<<<<

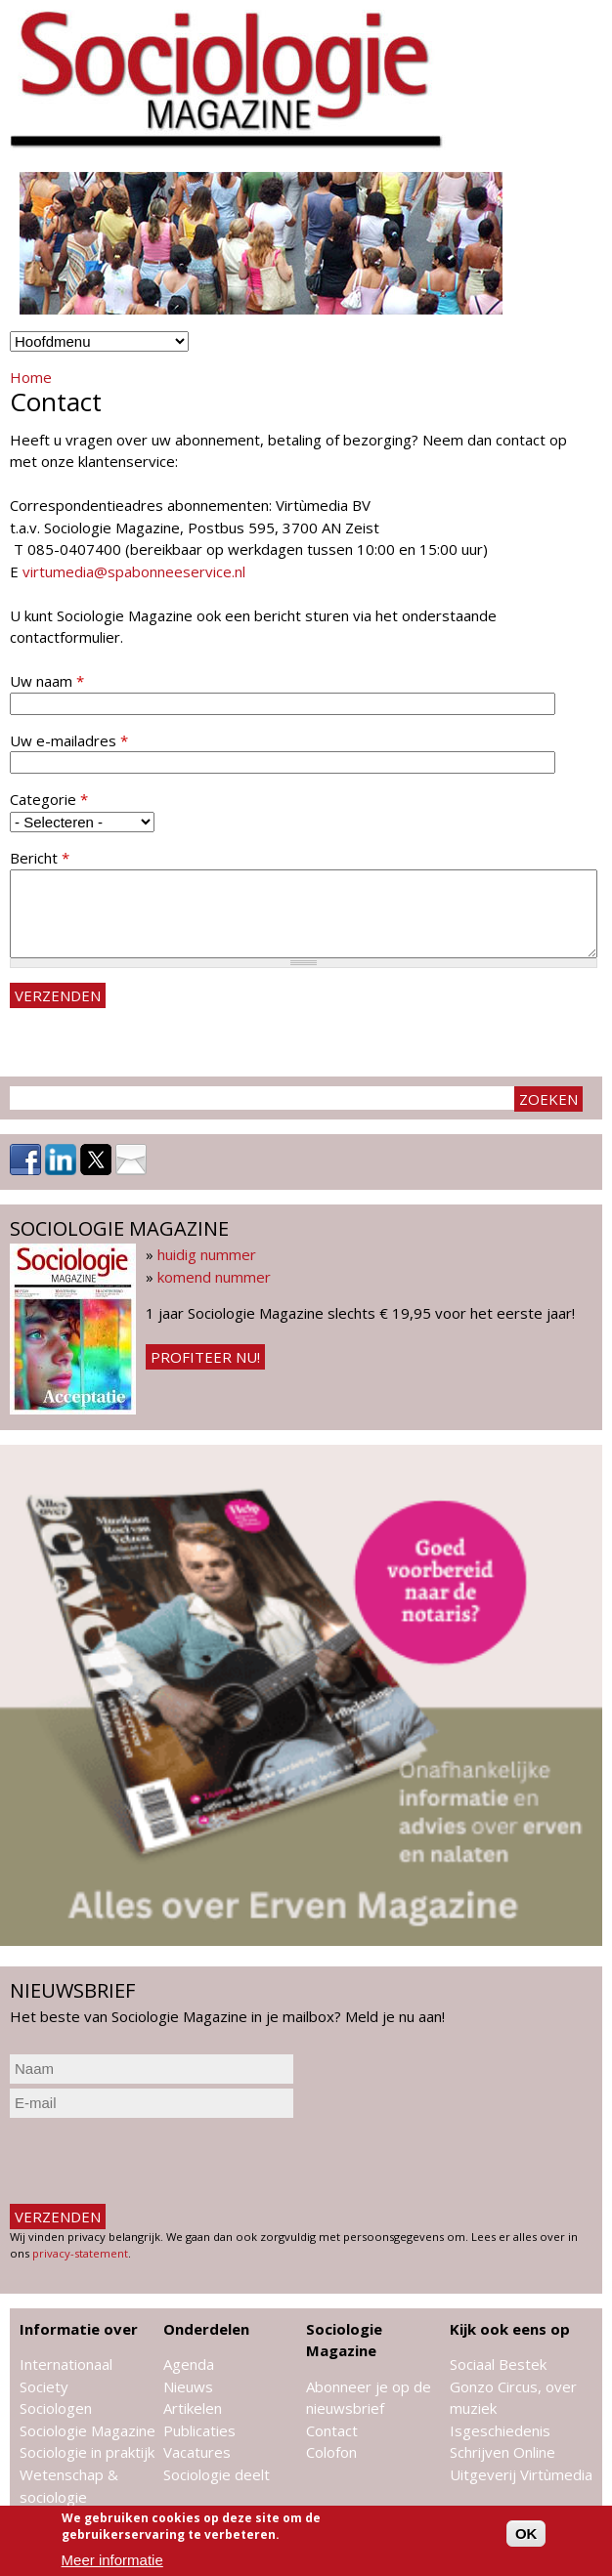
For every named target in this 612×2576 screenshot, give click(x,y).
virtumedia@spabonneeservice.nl (133, 571)
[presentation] (158, 2161)
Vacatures (197, 2452)
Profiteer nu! (205, 1357)
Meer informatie (112, 2560)
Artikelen (192, 2408)
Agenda (188, 2364)
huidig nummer (206, 1254)
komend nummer (214, 1277)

>>>>

TASK GOAL. Reproduce the material word for word, minus the images.

ANSWER SECTION.
For every named target in this 612×2576 screenshot, give click(x,y).
virtumedia@spabonneeservice.nl (133, 571)
[presentation] (158, 2161)
Vacatures (197, 2452)
Profiteer nu! (205, 1357)
Meer informatie (112, 2560)
Artikelen (192, 2408)
Agenda (188, 2364)
huidig nummer (206, 1254)
komend nummer (214, 1277)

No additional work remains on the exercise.